If there is a candidate to be considered the human body’s molecular clock, then one of the front runners must certainly be the length of our telomeres. From the Greek, telos, meaning ‘end,’ and mere, meaning ‘part,’ telomeres are the caps on the ends of each of our chromosomes that protect them from being mistaken for damaged DNA. They are composed of thousands of repetitions of the same sequence of 6 base pairs (the letters of DNA), TTAGGG. With each cell division, they shorten by about 50-100 base pairs because of the difficulty DNA polymerase has replicating one of the strands. At young adulthood, the mean lymphocyte telomere length (MTL) is about 8 kb (8,000 kilo base pairs). Once it reaches 4 kb, the cell no longer is able to divide and enters what is called ‘replicative senescence,’ in which it fails to perform its function and produces detrimental inflammatory molecules. The molecular clock stops ticking.
The subset of your white blood cells used to calculate your ImmunoAge, the lymphocytes, is the cell type whose telomere length has been most studied. This is mostly because of its easy access through a routine blood draw, in contrast to a biopsy of, for example, your lungs or arteries.

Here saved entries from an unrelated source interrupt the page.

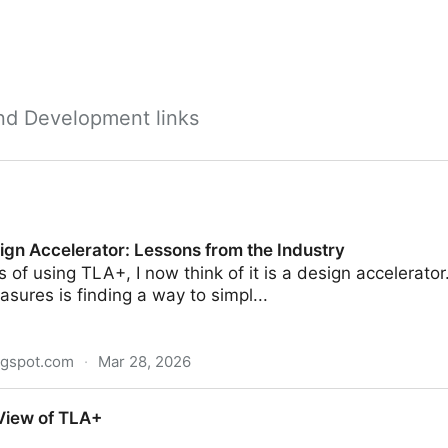
nd Development links
ign Accelerator: Lessons from the Industry
s of using TLA+, I now think of it is a design accelerator
easures is finding a way to simpl...
ogspot.com
·
Mar 28, 2026
or: Lessons from the Industry
View of TLA+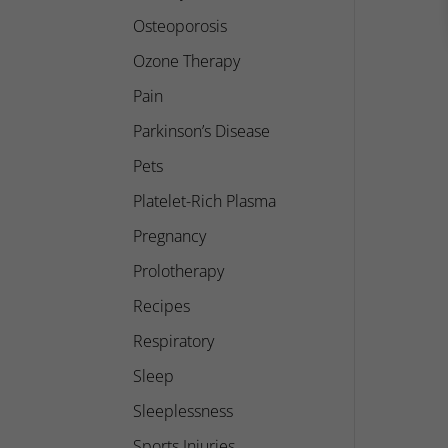
Osteoporosis
Ozone Therapy
Pain
Parkinson’s Disease
Pets
Platelet-Rich Plasma
Pregnancy
Prolotherapy
Recipes
Respiratory
Sleep
Sleeplessness
Sports Injuries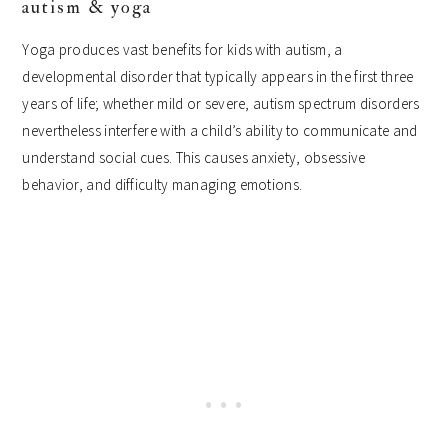
autism & yoga
Yoga produces vast benefits for kids with autism, a
developmental disorder that typically appears in the first three
years of life; whether mild or severe, autism spectrum disorders
nevertheless interfere with a child’s ability to communicate and
understand social cues. This causes anxiety, obsessive
behavior, and difficulty managing emotions.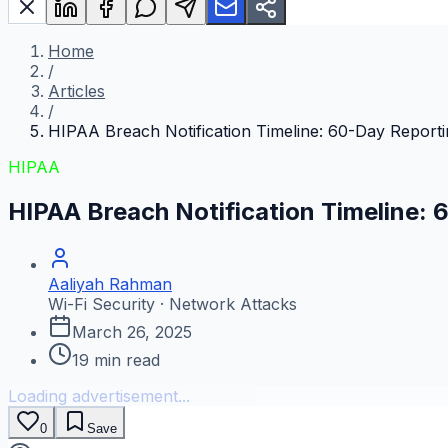
Home
/
Articles
/
HIPAA Breach Notification Timeline: 60-Day Report
HIPAA
HIPAA Breach Notification Timeline:
Aaliyah Rahman
Wi-Fi Security · Network Attacks
March 26, 2025
19
min read
Loading advertisement...
0
Save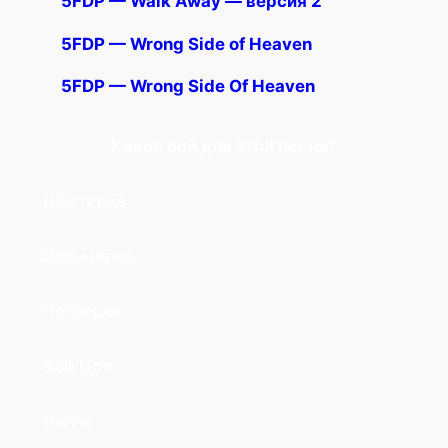
5FDP — Walk Away — версия 2
5FDP — Wrong Side of Heaven
5FDP — Wrong Side Of Heaven
Какой бой для этой песни?
Шестерка
Восьмерка
Четверка
Бой Цоя
Регги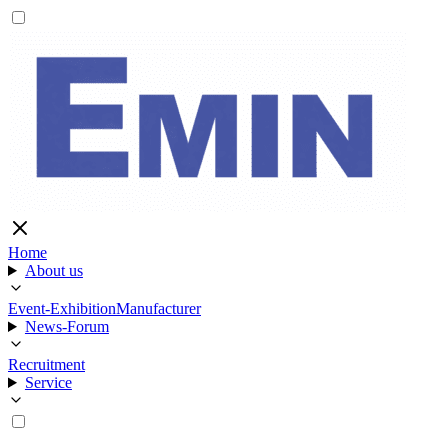
Home
About us
Event-Exhibition
Manufacturer
News-Forum
Recruitment
Service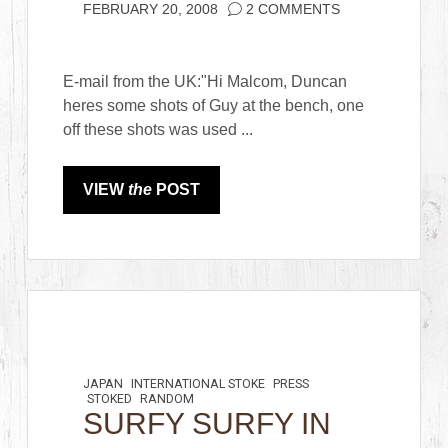
FEBRUARY 20, 2008
2 COMMENTS
E-mail from the UK:"Hi Malcom, Duncan
heres some shots of Guy at the bench, one
off these shots was used ...
VIEW
the
POST
JAPAN
INTERNATIONAL STOKE
PRESS
STOKED
RANDOM
SURFY SURFY IN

Hundreds of studies have linked the shortening of lymphocyte MTL not only to the aging process, but also to cardiovascular disease, smoking, various cancers, and even psychological stress. (A few studies have measured the correlations between MTL and the telomere lengths of other tissues in the body and have found general agreement.)
The average person’s lymphocyte MTL decreases about 30-50 base pairs per year; you are more likely to be in the higher end of this range if you smoke, don’t exercise, have a lot of stress, or have a chronic disease. Thus, if you start out with a lymphocyte MTL of 8 kb and lose 0.04 kb/yr (40 base pairs), you will get to the critical length of 4 kb in 66 years, again, very close to the average human lifespan. The correlation with age for this biomarker is in the range of an r2 of 0.5.
You may be thinking, “If you telomere length functions as such a great biomarker of aging and disease, why don’t we just measure it instead of bothering with all these other tests?” We wondered about that too as we were searching for the best biomarkers of aging. To our amazement, we found that while telomere length correlates with age very well, the combination of biomarkers including it correlate much better—r2 0.8 versus 0.5—confirming the notion that the aging process is best understood by looking at combinations of biomarkers of important physiological systems.